Elliott’s publicly released plan “doesn’t add the value of running our company and running our assets better,” Andrew Mackenzie, BHP’s chief executive, said in a call with reporters after the miner released a second detailed rebuttal to the fund.
Mr Mackenzie said the Anglo-Australian miner had been in discussions with Elliott for eight months but “early on it was clear there were major flaws in what Elliot were proposing and despite efforts to provide feedback . . . Elliott were unwilling to consider any of our alternative views.”
In a growing war of words, BHP said in its statement that Elliott “materially overstates the potential value” of unifying its corporate structure into one Australian headquartered company.
The plan could actually destroy at least $1.3bn in value to save less than US$2.5m a year, “for no identifiable material or strategic benefit,” it said.
Mr Mackenzie said BHP had sought advice from investment banks on spinning out its oil business but insisted that it had more value remaining within BHP. The oil business actually had more synergies with large-scale copper, coal and iron ore than it would have with downstream oil and petrochemicals as in a typical oil company, he said.

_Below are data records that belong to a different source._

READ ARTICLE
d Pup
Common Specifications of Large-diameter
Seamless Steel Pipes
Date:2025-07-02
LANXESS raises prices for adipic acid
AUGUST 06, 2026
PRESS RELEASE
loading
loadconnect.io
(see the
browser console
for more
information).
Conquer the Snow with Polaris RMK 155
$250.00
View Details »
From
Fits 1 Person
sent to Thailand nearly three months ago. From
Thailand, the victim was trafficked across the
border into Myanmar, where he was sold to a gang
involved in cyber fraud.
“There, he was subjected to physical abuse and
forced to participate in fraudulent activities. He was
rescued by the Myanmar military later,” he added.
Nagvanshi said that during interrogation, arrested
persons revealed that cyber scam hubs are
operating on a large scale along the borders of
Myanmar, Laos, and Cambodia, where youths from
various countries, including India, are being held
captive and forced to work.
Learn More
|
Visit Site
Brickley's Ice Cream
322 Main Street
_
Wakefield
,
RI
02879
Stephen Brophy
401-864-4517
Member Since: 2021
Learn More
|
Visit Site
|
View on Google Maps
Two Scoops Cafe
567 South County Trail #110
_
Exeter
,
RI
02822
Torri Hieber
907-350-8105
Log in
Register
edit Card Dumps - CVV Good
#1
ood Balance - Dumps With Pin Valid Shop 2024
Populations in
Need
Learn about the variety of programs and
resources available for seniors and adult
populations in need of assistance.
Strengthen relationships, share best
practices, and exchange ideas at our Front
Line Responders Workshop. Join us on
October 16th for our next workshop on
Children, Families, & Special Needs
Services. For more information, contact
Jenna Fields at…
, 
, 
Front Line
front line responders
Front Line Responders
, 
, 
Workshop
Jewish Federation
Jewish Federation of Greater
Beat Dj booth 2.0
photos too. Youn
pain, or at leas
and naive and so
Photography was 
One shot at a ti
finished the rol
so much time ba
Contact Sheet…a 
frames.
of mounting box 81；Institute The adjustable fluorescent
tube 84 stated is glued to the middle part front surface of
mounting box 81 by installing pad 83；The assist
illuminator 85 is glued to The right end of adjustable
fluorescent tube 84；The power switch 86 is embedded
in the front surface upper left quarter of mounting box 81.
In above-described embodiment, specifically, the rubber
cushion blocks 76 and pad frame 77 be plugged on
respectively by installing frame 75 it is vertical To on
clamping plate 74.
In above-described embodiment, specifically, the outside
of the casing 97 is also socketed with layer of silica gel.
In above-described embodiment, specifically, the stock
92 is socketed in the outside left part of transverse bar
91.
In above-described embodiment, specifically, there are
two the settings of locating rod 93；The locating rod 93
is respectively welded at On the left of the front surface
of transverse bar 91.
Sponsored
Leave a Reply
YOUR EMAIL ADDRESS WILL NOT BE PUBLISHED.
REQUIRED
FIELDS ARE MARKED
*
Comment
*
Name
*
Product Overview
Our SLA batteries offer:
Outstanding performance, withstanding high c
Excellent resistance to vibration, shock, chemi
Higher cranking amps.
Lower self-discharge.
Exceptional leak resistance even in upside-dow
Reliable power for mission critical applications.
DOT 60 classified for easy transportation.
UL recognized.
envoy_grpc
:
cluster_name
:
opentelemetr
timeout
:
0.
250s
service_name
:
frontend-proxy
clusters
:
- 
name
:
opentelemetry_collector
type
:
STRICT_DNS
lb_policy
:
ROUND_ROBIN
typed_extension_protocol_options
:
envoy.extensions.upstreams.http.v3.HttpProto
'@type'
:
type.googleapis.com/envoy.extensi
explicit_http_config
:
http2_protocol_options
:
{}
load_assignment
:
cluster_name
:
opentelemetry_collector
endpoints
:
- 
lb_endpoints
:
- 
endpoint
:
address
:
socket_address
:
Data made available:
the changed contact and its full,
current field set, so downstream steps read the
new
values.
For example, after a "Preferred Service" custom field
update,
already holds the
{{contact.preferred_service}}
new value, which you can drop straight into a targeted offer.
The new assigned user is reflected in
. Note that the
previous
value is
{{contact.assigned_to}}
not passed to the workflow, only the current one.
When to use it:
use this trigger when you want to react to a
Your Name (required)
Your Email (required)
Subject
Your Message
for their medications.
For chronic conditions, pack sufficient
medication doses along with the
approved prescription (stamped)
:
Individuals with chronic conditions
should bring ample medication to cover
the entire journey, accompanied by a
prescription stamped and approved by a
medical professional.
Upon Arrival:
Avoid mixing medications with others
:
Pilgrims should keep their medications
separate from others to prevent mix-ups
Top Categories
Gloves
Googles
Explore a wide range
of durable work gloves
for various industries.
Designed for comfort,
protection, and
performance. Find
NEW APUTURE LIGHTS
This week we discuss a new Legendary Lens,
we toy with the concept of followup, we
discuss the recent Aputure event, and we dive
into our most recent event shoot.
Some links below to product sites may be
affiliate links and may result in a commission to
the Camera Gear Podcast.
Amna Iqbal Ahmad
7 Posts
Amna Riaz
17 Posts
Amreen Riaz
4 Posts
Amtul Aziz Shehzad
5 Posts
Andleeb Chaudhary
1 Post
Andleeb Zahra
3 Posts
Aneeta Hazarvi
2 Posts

Mr Mackenzie also said Elliott’s proposals for consistent share buybacks were overly restrictive and would not allow the company to do mergers and acquisitions at the bottom of the cycle.
“Most of our investors would agree with us that some of the best opportunities come about by investing counter-cyclically,” he said. “Having come through a low point in the cycle we believe it’s important to have a strong balance sheet as you move through the cycle so you have the firepower.”
Update: In a further response to Mr Mackenzie’s comments Wednesday, Elliott said BHP management had missed the main point of its proposals.
“The company’s answer – do nothing,” Elliott said in a statement. “Accepting the status quo will neither improve performance nor maximize shareholder value.”